Il est impossible de considérer une année écoulée avec ses alternatives d’espérance et d’angoisse, avec cet enchevêtrement du destin de la patrie et de notre histoire particulière, sans admirer combien la vie est puissante en nous. En vérité, nous avons la vie dure, comme on dit, aussi dure que celle d’un chat sauvage.
Il arrive à l’homme vieillissant et qui a derrière lui un lourd amas d’années, de s’éveiller au milieu de la nuit et de demeurer attentif aux battements de son propre cœur.

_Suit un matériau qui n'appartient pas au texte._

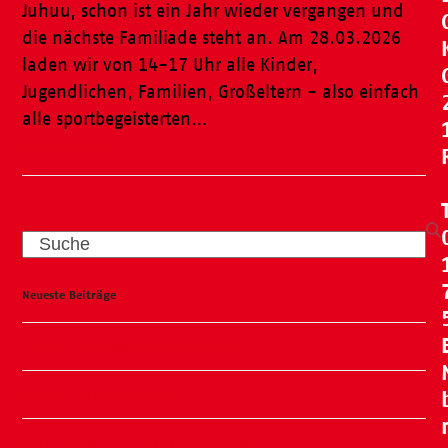
Juhuu, schon ist ein Jahr wieder vergangen und
die nächste Familiade steht an. Am 28.03.2026
laden wir von 14-17 Uhr alle Kinder,
Jugendlichen, Familien, Großeltern - also einfach
alle sportbegeisterten…
Weiterlesen
Search
Neueste Beiträge
15.09. Plauderspaziergang
04.09. Sommerkino
Zeit für dich – Frauenabende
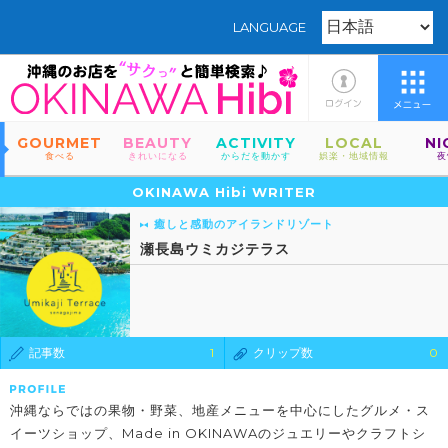
LANGUAGE
GOURMET
BEAUTY
ACTIVITY
LOCAL
NI
食べる
きれいになる
からだを動かす
娯楽・地域情報
夜
OKINAWA Hibi WRITER
癒しと感動のアイランドリゾート
瀬長島ウミカジテラス
記事数
1
クリップ数
0
沖縄ならではの果物・野菜、地産メニューを中心にしたグルメ・ス
イーツショップ、Made in OKINAWAのジュエリーやクラフトシ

Depuis plus d’un demi-siècle, ce cœur, qui déjà se contractait au collège lorsqu’il fallait aller au tableau, n’a cessé de se serrer et de se dilater, jouet de toutes les passions, livré à Dieu, livré aux créatures… Charnel, et voilà le mystère: un organe, comme tous les autres organes: et pourtant quand on dit: le cœur, quand Pascal parle du “Dieu sensible au cœur” ou “le cœur a ses raisons”, sans doute d’agit-il pour lui d’abord d’un certain mode de connaissance intuitive. Tout de même, il y a là beaucoup plus qu’une image, beaucoup plus qu’un symbole. C’est toujours notre passion, la plus haute ou la pire, qui précipite ou ralentit ses battements.
Dans les temps qu’il nous faut vivre, c’est de moins en moins notre destin individuel qui règle les mouvements de ce cœur exténué. Nous n’existons plus que comme une parcelle infime des groupes humains qui s’affrontent sur la planète. Oh! sans doute, se trouve-t-il encore des entêtés pour croire qu’ils ont droit à une existence individuelle, à une destinée particulière: hier, la lettre de ce garçon que je connais, qui avait essayé de s’empoisonner, qui m’envoyait un pneu, entre deux vomissements. Un visage éphémère lui cache le monde, même le monde convulsé d’aujourd’hui. Les blindés allemands sur la Meuse l’intéressent moins qu’une parole surprise, qu’un signe de connivence entre un garçon et une fille.

*

Mais, pour la plupart d’entre nous, notre propre histoire se perd dans l’Histoire universelle et s’en distingue à peine. Aussi vieux que nous soyons, aussi brisés, chaque matin au réveil, et toute la nuit si l’insomnie est notre lot, nous devons assumer l’angoisse de l’humanité. Ne nous y dérobons pas. C’est notre part, à nous les non-combattants. C’est notre seule communion possible, non seulement avec les soldats de l’Est et de l’Ouest, avec les prisonniers et les déportés, mais avec toute créature torturée dans son corps ou dans son cœur. Que rien ne nous détourne d’eux, j’oserai presque dire: pas même Dieu; car ceux qui ont la foi, s’ils ont bien compris la leçon de la crèche, en ce sombre Noël, n’ont aucune peine à suivre le conseil de Zarathoustra: “Mes frères, demeurez fidèles à la terre”. Il n’est pas pour eux deux commandements, mais un seul: le second commandement qui est d’aimer le prochain comme soi-même, le Christ lui-même nous enseigne qu’il est semblable au premier qui est d’aimer Dieu de tout notre cœur et de tout notre esprit.

*

Mourir à soi-même, cela qui était demandé à ce cœur insatiable, et devant quoi il défaillait, les événements l’y forcent. Le sort du monde, et non le nôtre, devrait régler ses battements… Mais malgré tout ce que je viens d’écrire, je sais bien qu’invinciblement chacun de nous tend à observer le drame et à le vivre dans l’éclairage particulier de ses intérêts et de ses passions. En cette fin d’année solennelle, que chacun prenne la résolution de n’être plus qu’un protagoniste de l’immense tragédie, fidèle au rôle qui lui est assigné. Car nous savons bien quel est notre emploi, ce que nous devons dire et faire, le geste, la parole, qui sont attendus de nous. Jamais le devoir ne fut si clair, ni mieux tracé. Acceptons-le avec simplicité, avec courage, nous en remettant pour tout à cet amour dont notre cœur a une longue expérience, qui triomphera un jour, par des voies que nous ne pouvons imaginer, à ce cœur des cœurs, invisible et adoré, dont nous sommes sûrs que, tôt ou tard, il aura le dernier mot.